Tsihypa was a volunteer and provided food and medicine to the elderly in the then-occupied territories.

He was held for nine months without charges, legal counsel, or contact with his family before being coerced into confessing and accused of espionage.

In October 2023, the “Supreme Court of the Republic of Crimea,” appointed by Russia, sentenced Tsihypa to 13 years in prison on the charges levied against him.

In February 2024, this decision was upheld.

Tsihypa is now serving his sentence away from Nova Kakhovka and Crimea, in a maximum-security penal colony in Russia’s Ryazan region.

Another Ukrainian activist, Oleksandr Tarasov, was in detention with Tsihypa in Simferopol, Crimea.

Tarasov, who was released in 2023 and allowed to reunite with his family in Germany, stated that Tsihypa suffered torture and brutal mistreatment because of his past service in the Ukrainian military and security services.

Less is known about the trial of Iryna Horobtsova, an IT specialist and human rights defender, who publicly opposed Russia’s invasion of the city of Kherson and disappeared in May 2022.

After initially denying any involvement in her disappearance, Russian authorities confirmed in August 2024 that Horobtsova was sentenced to 10 and a half years in prison for espionage.

Prosecutors claimed Horobtsova “collected and transmitted information (to Ukrainian intelligence) regarding the locations, schedules, routes, and movements” of Russian military units in her region of origin. They alleged that this occurred “from February 2022 to March 2023,” but Ukrainian and international human rights groups raised concerns about her abduction and transfer to Crimea during this period.

Dmytro Shaynoga, a resident of the Zaporizhzhia region of Ukraine, which was partially occupied by Russian forces, was abducted in October 2022 and later found in a detention facility in Crimea by the secretive human rights group Tribunal.Episode Crimea.

In October 2024, Russia’s Office of the Prosecutor General announced that Shaynoga was sentenced to 12 years in prison after being accused of providing locations for operations used by Ukrainian intelligence. It is unclear how he was convicted or whether he had access to a lawyer. The decision was attributed to a court in Zaporizhzhia.
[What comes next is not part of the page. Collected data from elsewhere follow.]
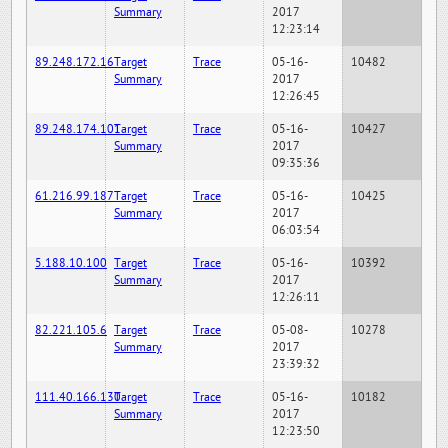
Summary
2017
12:23:14
89.248.172.16
Target
Trace
05-16-
10482
Summary
2017
12:26:45
89.248.174.101
Target
Trace
05-16-
10427
Summary
2017
09:35:36
61.216.99.187
Target
Trace
05-16-
10425
Summary
2017
06:03:54
5.188.10.100
Target
Trace
05-16-
10392
Summary
2017
12:26:11
82.221.105.6
Target
Trace
05-08-
10278
Summary
2017
23:39:32
111.40.166.130
Target
Trace
05-16-
10182
Summary
2017
12:23:50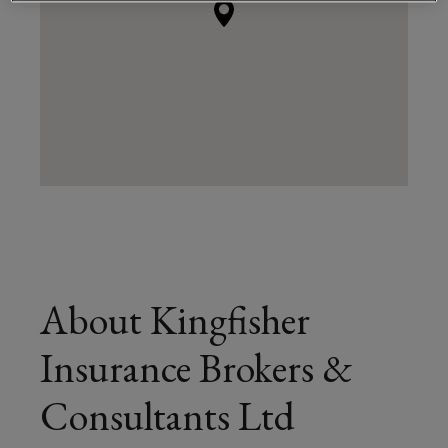
About Kingfisher
Insurance Brokers &
Consultants Ltd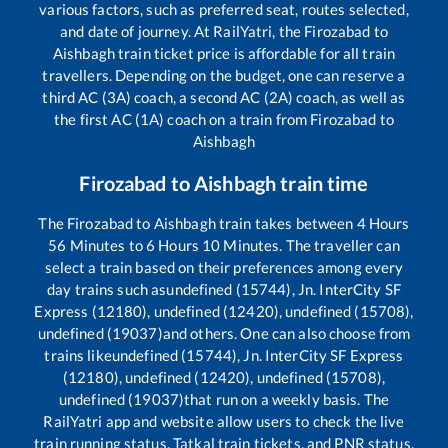
various factors, such as preferred seat, routes selected,
and date of journey. At RailYatri, the
Firozabad
to
Aishbagh
train ticket price is affordable for all train
travellers. Depending on the budget, one can reserve a
third AC (3A) coach, a second AC (2A) coach, as well as
the first AC (1A) coach on a train from
Firozabad
to
Aishbagh
Firozabad
to
Aishbagh
train time
The
Firozabad
to
Aishbagh
train takes between
4
Hours
56
Minutes to
6
Hours
10
Minutes. The traveller can
select a train based on their preferences among every
day trains such as
undefined (15744), Jn. InterCity SF
Express (12180), undefined (12420), undefined (15708),
undefined (19037)
and others. One can also choose from
trains like
undefined (15744), Jn. InterCity SF Express
(12180), undefined (12420), undefined (15708),
undefined (19037)
that run on a weekly basis. The
RailYatri app and website allow users to check the live
train running status, Tatkal train tickets, and PNR status,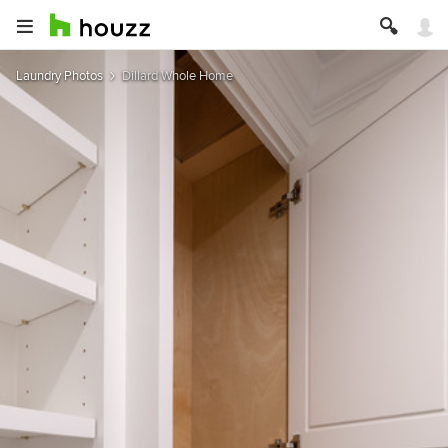
Laundry Photos
Dillard Whole Home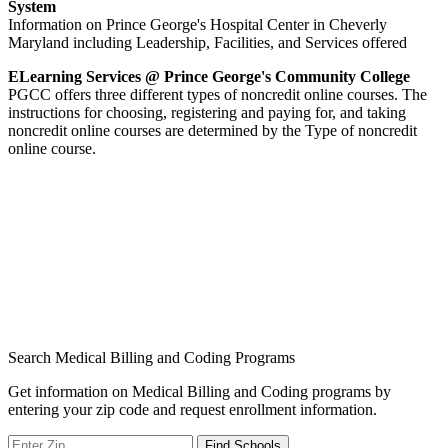
System
Information on Prince George's Hospital Center in Cheverly
Maryland including Leadership, Facilities, and Services offered
ELearning Services @ Prince George's Community College
PGCC offers three different types of noncredit online courses. The
instructions for choosing, registering and paying for, and taking
noncredit online courses are determined by the Type of noncredit
online course.
Search Medical Billing and Coding Programs
Get information on Medical Billing and Coding programs by
entering your zip code and request enrollment information.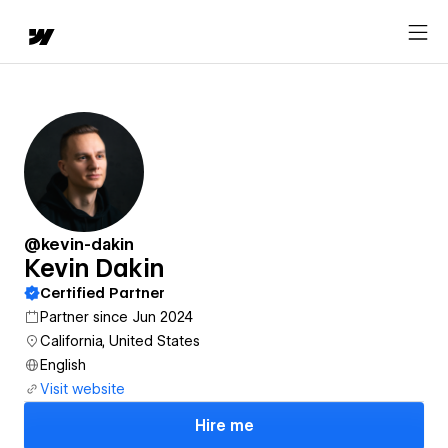
@kevin-dakin
Kevin Dakin
Certified Partner
Partner since Jun 2024
California, United States
English
Visit website
Hire me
Retribution for the Nord Incident

The incident drew significant attention from Russian propaganda.

In May 2022, two Ukrainian border guards involved in the operation, Ivan Tereshchenko and Vasyl Dmytriuk, were captured by Russian forces during the siege of Azovstal in Mariupol.

Accused of hijacking a ship and abducting its crew, both men pleaded not guilty during their trial in Simferopol, arguing they had acted according to official orders to protect Ukraine’s borders.

Despite inconsistencies in the prosecution’s case and the judge’s refusal to accept evidence offered by the defense, both were sentenced to 17 years in prison. Russian media reported in June 2024 that the sentences remained in force even after an appeal was made in November.

In March 2018, Ukrainian authorities stopped a fishing vessel called Nord in the Sea of Azov for violating Ukrainian law by illegally departing from the Russian-occupied port of Kerch in Crimea.